_TASK STATEMENT_
Keep the pictures out of the copy and print all the entries below exactly.

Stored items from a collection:
[Start of section]
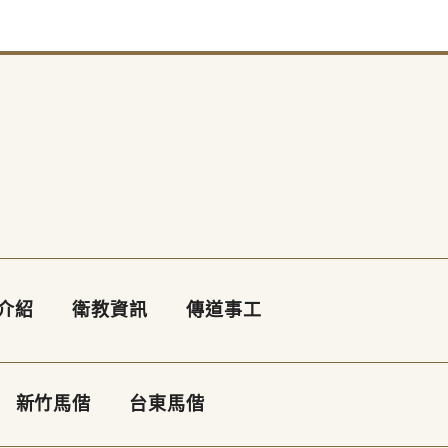
介紹
衛教資訊
傳道事工
新竹馬偕
台東馬偕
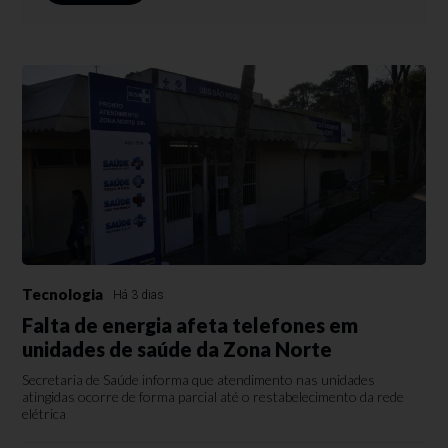
Tecnologia
Há 3 dias
Falta de energia afeta telefones em
unidades de saúde da Zona Norte
Secretaria de Saúde informa que atendimento nas unidades
atingidas ocorre de forma parcial até o restabelecimento da rede
elétrica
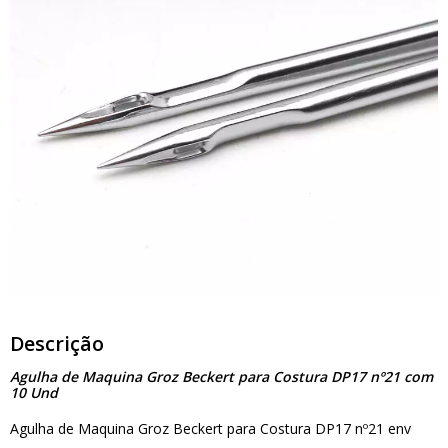
Descrição
Agulha de Maquina Groz Beckert para Costura DP17 nº21 com
10 Und
Agulha de Maquina Groz Beckert para Costura DP17 nº21 env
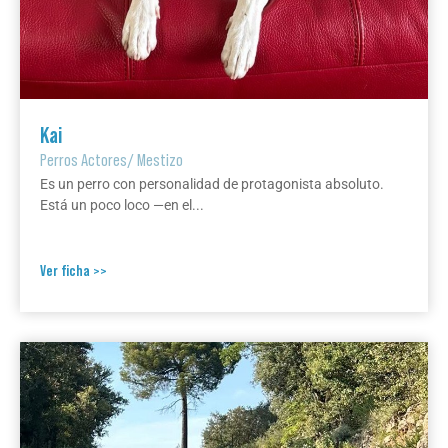
Kai
Perros Actores
/
Mestizo
Es un perro con personalidad de protagonista absoluto.
Está un poco loco —en el...
Ver ficha >>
[End of section]
_RESULT OF THE EXERCISE_
介紹
衛教資訊
傳道事工
新竹馬偕
台東馬偕
Tecnologia
Há 3 dias
Falta de energia afeta telefones em
unidades de saúde da Zona Norte
Secretaria de Saúde informa que atendimento nas unidades
atingidas ocorre de forma parcial até o restabelecimento da rede
elétrica
Descrição
Agulha de Maquina Groz Beckert para Costura DP17 nº21 com
10 Und
Agulha de Maquina Groz Beckert para Costura DP17 nº21 env
Kai
Perros Actores
/
Mestizo
Es un perro con personalidad de protagonista absoluto.
Está un poco loco —en el...
Ver ficha >>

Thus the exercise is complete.